### [Instructions to follow]
Reproduce nothing beyond the line containing "производительностью.". From the first line of the data below down to it, copy each line exactly, without the pictures.

[Collected data]
**********
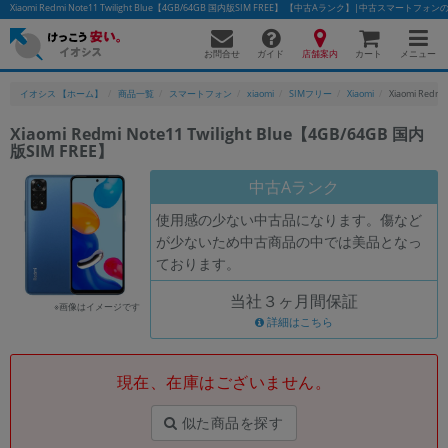
Xiaomi Redmi Note11 Twilight Blue【4GB/64GB 国内版SIM FREE】 【中古Aランク】|中古スマート
お問合せ
店舗案内
メニュー
ガイド
カート
イオシス 【ホーム】
商品一覧
スマートフォン
xiaomi
SIMフリー
Xiaomi
Xiaomi Redm
Xiaomi Redmi Note11 Twilight Blue【4GB/64GB 国内
版SIM FREE】
かんたんパソコン検索に切り替える
中古Aランク
使用感の少ない中古品になります。傷など
フリーワード
が少ないため中古商品の中では美品となっ
ております。
除外ワード
当社３ヶ月間保証
人気の検索ワード：
Let's note
EliteBook
MacBook
※画像はイメージです
詳細はこちら
カテゴリー
商品ジャンルの絞り込み
「スマートフォン」「タブレット」など
現在、在庫はございません。
シリーズ
似た商品を探す
商品シリーズ名・ブランド名の絞り込み。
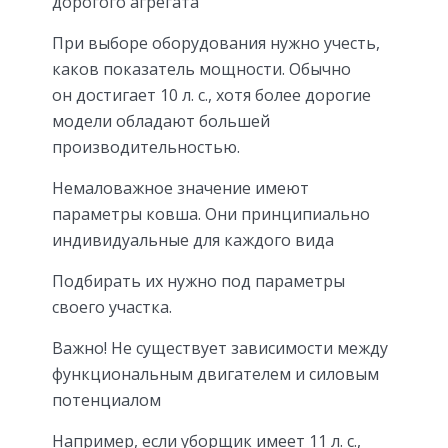
дорогого агрегата
При выборе оборудования нужно учесть,
каков показатель мощности. Обычно
он достигает 10 л. с., хотя более дорогие
модели обладают большей
производительностью.
Немаловажное значение имеют
параметры ковша. Они принципиально
индивидуальные для каждого вида
Подбирать их нужно под параметры
своего участка.
Важно! Не существует зависимости между
функциональным двигателем и силовым
потенциалом
Например, если уборщик имеет 11 л. с.,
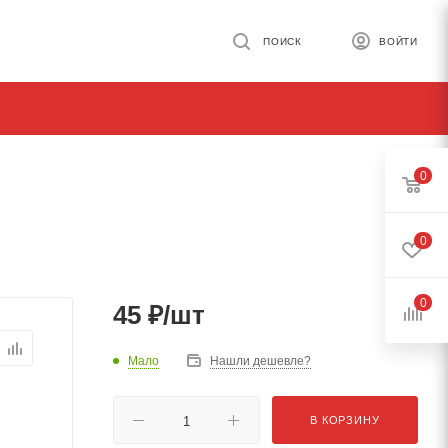
ПОИСК
ВОЙТИ
0
0
0
45
₽
/шт
Мало
Нашли дешевле?
В КОРЗИНУ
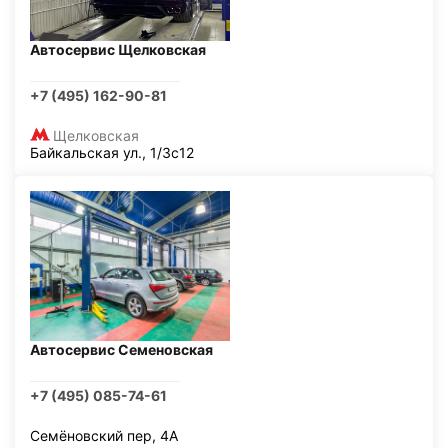
Автосервис Щелковская
+7 (495) 162-90-81
Щелковская
Байкальская ул., 1/3с12
Автосервис Семеновская
+7 (495) 085-74-61
Семёновский пер, 4А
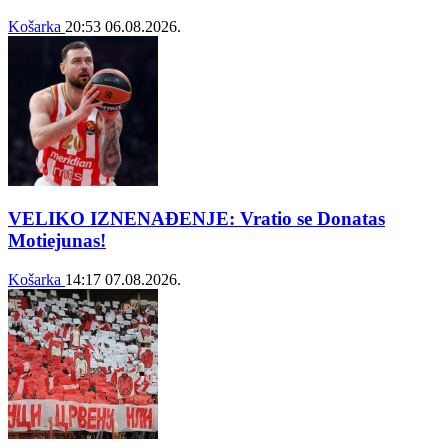
Košarka
20:53
06.08.2026.
VELIKO IZNENAĐENJE: Vratio se Donatas
Motiejunas!
Košarka
14:17
07.08.2026.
**********
### [Answer box]
Xiaomi Redmi Note11 Twilight Blue【4GB/64GB 国内版SIM FREE】 【中古Aランク】|中古スマート
お問合せ
店舗案内
メニュー
ガイド
カート
イオシス 【ホーム】
商品一覧
スマートフォン
xiaomi
SIMフリー
Xiaomi
Xiaomi Redm
Xiaomi Redmi Note11 Twilight Blue【4GB/64GB 国内
版SIM FREE】
かんたんパソコン検索に切り替える
中古Aランク
使用感の少ない中古品になります。傷など
フリーワード
が少ないため中古商品の中では美品となっ
ております。
除外ワード
当社３ヶ月間保証
人気の検索ワード：
Let's note
EliteBook
MacBook
※画像はイメージです
詳細はこちら
カテゴリー
商品ジャンルの絞り込み
「スマートフォン」「タブレット」など
現在、在庫はございません。
シリーズ
似た商品を探す
商品シリーズ名・ブランド名の絞り込み。
дорогого агрегата
При выборе оборудования нужно учесть,
каков показатель мощности. Обычно
он достигает 10 л. с., хотя более дорогие
модели обладают большей
производительностью.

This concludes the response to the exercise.